Search the data for the string "могилу" and copy each line where it turns up.
%%
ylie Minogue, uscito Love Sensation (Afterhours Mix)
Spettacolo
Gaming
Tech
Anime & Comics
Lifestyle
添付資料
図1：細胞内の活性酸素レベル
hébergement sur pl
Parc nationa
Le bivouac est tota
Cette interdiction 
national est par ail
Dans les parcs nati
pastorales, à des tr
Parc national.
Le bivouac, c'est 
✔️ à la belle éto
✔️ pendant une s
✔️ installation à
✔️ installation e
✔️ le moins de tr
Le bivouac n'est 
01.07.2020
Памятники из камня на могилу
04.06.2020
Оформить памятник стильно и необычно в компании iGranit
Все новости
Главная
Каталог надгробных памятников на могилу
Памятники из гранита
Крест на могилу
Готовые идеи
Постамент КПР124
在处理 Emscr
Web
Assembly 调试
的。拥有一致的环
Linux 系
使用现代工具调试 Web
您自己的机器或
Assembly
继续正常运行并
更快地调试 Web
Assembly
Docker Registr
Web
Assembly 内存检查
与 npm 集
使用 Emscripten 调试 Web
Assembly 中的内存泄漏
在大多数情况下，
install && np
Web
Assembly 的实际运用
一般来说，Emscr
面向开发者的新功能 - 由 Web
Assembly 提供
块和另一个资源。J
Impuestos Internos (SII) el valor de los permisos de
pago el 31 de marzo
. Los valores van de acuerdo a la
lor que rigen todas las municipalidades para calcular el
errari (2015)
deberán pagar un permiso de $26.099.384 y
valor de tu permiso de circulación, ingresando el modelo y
%%
%%
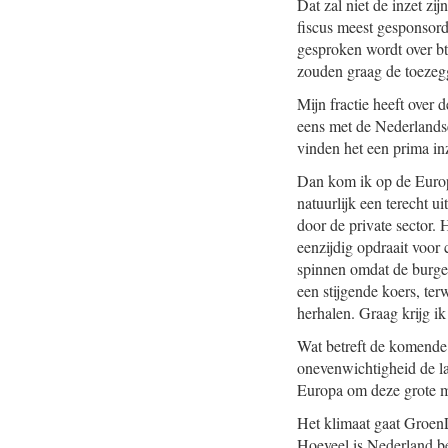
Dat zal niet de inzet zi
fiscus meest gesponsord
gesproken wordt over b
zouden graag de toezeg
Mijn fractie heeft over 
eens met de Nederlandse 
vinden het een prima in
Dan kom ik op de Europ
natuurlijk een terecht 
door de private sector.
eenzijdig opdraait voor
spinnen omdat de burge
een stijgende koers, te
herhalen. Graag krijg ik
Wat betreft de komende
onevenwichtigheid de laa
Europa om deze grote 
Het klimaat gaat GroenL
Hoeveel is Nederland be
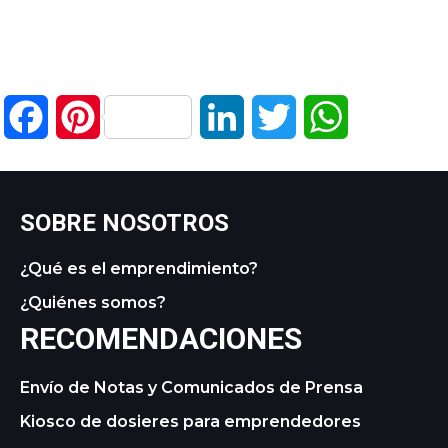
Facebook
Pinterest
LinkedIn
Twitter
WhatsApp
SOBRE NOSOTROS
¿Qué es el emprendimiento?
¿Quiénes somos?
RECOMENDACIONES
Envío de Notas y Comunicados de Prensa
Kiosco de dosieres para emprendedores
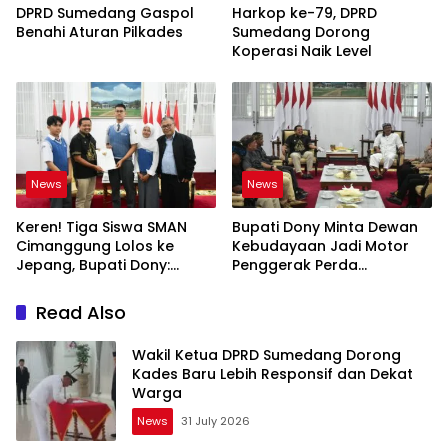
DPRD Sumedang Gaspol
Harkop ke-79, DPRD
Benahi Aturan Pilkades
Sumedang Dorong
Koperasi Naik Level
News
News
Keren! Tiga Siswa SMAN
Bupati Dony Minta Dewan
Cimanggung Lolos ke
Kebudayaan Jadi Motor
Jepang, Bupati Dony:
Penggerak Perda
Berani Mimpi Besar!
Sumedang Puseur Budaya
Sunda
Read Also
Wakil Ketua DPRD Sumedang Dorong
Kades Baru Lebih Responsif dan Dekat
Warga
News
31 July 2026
%%
%%
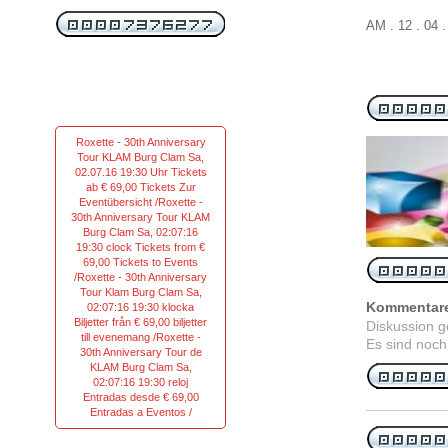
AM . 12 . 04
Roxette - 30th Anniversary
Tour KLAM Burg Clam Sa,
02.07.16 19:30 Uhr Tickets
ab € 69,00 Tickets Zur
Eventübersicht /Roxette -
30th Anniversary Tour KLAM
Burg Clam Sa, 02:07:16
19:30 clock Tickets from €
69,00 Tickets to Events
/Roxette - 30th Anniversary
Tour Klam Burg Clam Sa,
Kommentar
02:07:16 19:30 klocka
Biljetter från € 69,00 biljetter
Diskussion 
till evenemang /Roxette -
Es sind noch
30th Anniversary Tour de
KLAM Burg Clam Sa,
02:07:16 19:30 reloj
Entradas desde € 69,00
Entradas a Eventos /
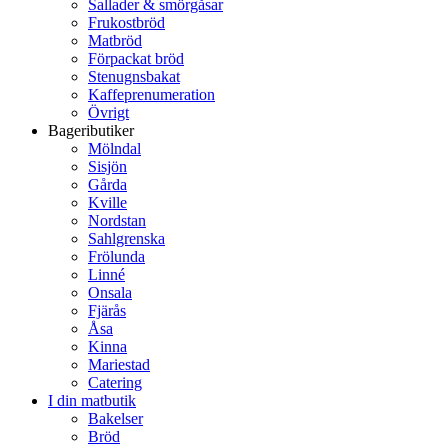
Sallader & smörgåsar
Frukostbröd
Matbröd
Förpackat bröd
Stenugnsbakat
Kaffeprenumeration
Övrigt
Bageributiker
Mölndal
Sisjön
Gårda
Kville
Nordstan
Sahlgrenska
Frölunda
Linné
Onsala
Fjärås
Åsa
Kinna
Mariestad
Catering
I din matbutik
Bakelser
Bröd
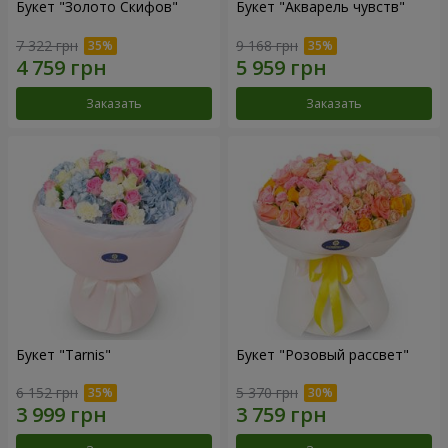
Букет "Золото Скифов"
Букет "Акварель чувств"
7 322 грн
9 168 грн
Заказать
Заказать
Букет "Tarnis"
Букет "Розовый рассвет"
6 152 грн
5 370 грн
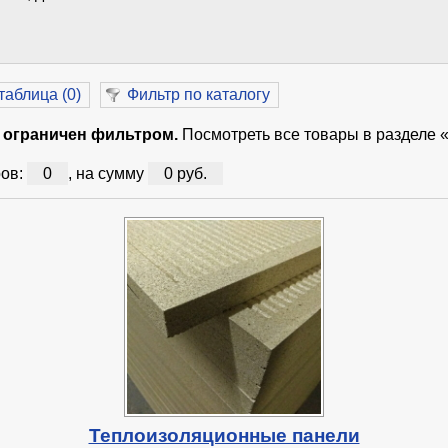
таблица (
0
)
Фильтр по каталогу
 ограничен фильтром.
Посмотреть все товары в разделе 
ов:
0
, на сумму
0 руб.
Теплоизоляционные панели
%%
COMPLETED TASK:
Памятники из камня на могилу
Каталог надгробных памятников на могилу
Крест на могилу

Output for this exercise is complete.